🤖 AI Summary
This work investigates the impact of large language model (LLM) scaling on robustness to mixed-precision quantization. To address the challenge of adaptively configuring high-precision computation ratios and quantization granularity as models grow, we introduce *quantization ratio*—the proportion of high-precision operations—as a core metric. We conduct systematic post-training quantization experiments across model families and granularities (layer-level vs. operator-level, particularly matmul), jointly evaluating perplexity and downstream task accuracy. Our key findings are: (i) for every 10× increase in parameter count, the quantization ratio improves by 20–40% at fixed perplexity; (ii) larger models exhibit markedly improved compression–accuracy trade-offs under fine-grained matmul-level quantization, achieving no accuracy loss relative to layer-level quantization.
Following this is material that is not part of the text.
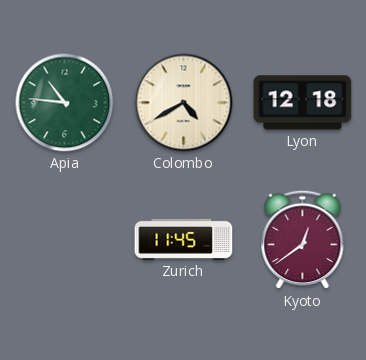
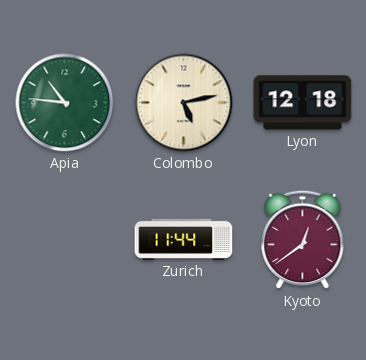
Colombo: 4:40 -> 5:13
Zurich: 11:45 -> 11:44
These results establish a positive scaling law linking LLM size to mixed-precision quantization robustness—a foundational insight for efficient LLM deployment.
📝 Abstract
Post-training quantization of Large Language Models (LLMs) has proven effective in reducing the computational requirements for running inference on these models. In this study, we focus on a straightforward question: When aiming for a specific accuracy or perplexity target for low-precision quantization, how many high-precision numbers or calculations are required to preserve as we scale LLMs to larger sizes? We first introduce a critical metric named the quantization ratio, which compares the number of parameters quantized to low-precision arithmetic against the total parameter count. Through extensive and carefully controlled experiments across different model families, arithmetic types, and quantization granularities (e.g. layer-wise, matmul-wise), we identify two central phenomenons. 1) The larger the models, the better they can preserve performance with an increased quantization ratio, as measured by perplexity in pre-training tasks or accuracy in downstream tasks. 2) The finer the granularity of mixed-precision quantization (e.g., matmul-wise), the more the model can increase the quantization ratio. We believe these observed phenomena offer valuable insights for future AI hardware design and the development of advanced Efficient AI algorithms.